Manila Bulletin

Banks remain ‘well-capitalize­d’ – BSP

- By LEE C. CHIPONGIAN

Local big banks’ capital adequacy ratio (CAR) on a consolidat­ed basis improved to 15.8 percent at the end of the first quarter compared to end-2016’s 15.1 percent, according to the central bank.

On solo basis, the universal and commercial banks as of end-March had CAR of 15 percent which the Bangko Sentral ng Pilipinas (BSP) said “improved slightly” from the previous quarter’s 14.4 percent.

Solo basis meant CAR of banks’ head office plus branches while consolidat­ed ratio are the credit and market risks of banks that include the parent bank and subsidiary financial businesses but excludes insurance companies.

The latest CAR continues to be “well above the BSP regulatory threshold” of 10 percent and internatio­nal minimum of eight percent, the BSP said in a report.

The same report noted that the capital health of the Philippine banks on a consolidat­ed basis was more than that of South Korean banks which was 15.4 percent but lower compared to Malaysian banks’ 17 percent, Thai banks and Indonesian banks’ 17.9 percent and 20.6 percent, respective­ly.

The CAR is a risk-sensitive measure of a bank’s solvency and relates capital to risk assets weighted according to their relative riskiness.

“Banks maintain high levels of CAR amid tighter capital requiremen­ts,” said the BSP.

Two years ago, the BSP announced a new Basel 3-related rule to strengthen banks’ liquidity base or the liquidity coverage ratio (LCR) which would complement the minimum capital adequacy implements.

While the CAR cover solvency issues and risks, the LCR imposes a minimum standard to protect banks against liquidity risks which may happen even if a bank is still solvent, said the BSP.

Beginning January 1,

2018, the LCR threshold that banks will be required to meet will be 90 percent which will then be increased to 100 percent from January 1, 2019.

Also in 2015, the BSP announced it was requiring large banks to put up a leverage ratio of at least five percent of Tier 1 capital against risk exposures.

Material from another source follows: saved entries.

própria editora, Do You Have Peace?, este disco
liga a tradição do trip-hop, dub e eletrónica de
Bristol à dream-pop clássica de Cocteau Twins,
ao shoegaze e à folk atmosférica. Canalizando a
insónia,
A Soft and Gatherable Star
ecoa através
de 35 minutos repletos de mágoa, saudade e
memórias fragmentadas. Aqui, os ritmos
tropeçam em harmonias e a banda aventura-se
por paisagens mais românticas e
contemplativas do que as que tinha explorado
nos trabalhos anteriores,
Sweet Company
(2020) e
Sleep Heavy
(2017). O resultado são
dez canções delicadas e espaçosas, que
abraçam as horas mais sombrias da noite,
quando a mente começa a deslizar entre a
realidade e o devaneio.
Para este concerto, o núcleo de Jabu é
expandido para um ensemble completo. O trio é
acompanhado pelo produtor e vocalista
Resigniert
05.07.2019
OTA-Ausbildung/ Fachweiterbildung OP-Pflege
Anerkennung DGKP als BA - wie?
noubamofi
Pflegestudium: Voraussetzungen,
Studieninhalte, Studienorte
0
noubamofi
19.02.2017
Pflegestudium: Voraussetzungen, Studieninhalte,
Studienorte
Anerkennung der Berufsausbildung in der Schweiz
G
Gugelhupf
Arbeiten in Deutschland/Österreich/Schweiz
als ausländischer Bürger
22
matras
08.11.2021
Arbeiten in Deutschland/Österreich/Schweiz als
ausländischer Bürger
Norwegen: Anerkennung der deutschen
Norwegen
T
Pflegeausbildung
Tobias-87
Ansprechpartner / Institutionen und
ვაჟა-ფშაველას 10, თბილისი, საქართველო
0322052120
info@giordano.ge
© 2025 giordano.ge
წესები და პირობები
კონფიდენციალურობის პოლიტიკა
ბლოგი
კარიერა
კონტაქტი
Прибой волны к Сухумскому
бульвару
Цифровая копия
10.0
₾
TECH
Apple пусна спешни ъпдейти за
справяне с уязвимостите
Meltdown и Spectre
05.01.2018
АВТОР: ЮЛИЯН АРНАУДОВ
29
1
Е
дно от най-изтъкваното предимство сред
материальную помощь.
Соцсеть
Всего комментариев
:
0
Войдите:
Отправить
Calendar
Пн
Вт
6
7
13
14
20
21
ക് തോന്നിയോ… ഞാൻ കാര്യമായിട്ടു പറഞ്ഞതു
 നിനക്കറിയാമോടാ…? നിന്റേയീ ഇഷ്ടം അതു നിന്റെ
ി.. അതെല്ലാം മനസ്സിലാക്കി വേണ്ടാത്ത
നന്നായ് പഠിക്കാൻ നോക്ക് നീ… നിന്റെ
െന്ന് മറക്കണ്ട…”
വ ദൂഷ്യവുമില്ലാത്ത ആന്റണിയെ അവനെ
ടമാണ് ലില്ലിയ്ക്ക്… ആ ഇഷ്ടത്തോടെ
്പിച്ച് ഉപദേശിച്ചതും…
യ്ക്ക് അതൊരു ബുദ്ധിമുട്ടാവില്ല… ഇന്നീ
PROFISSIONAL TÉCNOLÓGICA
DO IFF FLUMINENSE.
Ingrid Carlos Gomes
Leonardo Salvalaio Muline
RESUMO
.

The minimum leverage ratio meant that banks can keep maximum exposures of 20x its Tier 1 capital under the Basel 3 framework.

The BSP put the banking system under an observatio­n period of one year or until end-2017 to prepare for the stricter capital requiremen­t. Initial assessment continue to show that banks are setting aside adequate buffers for their risktaking transactio­ns or activities.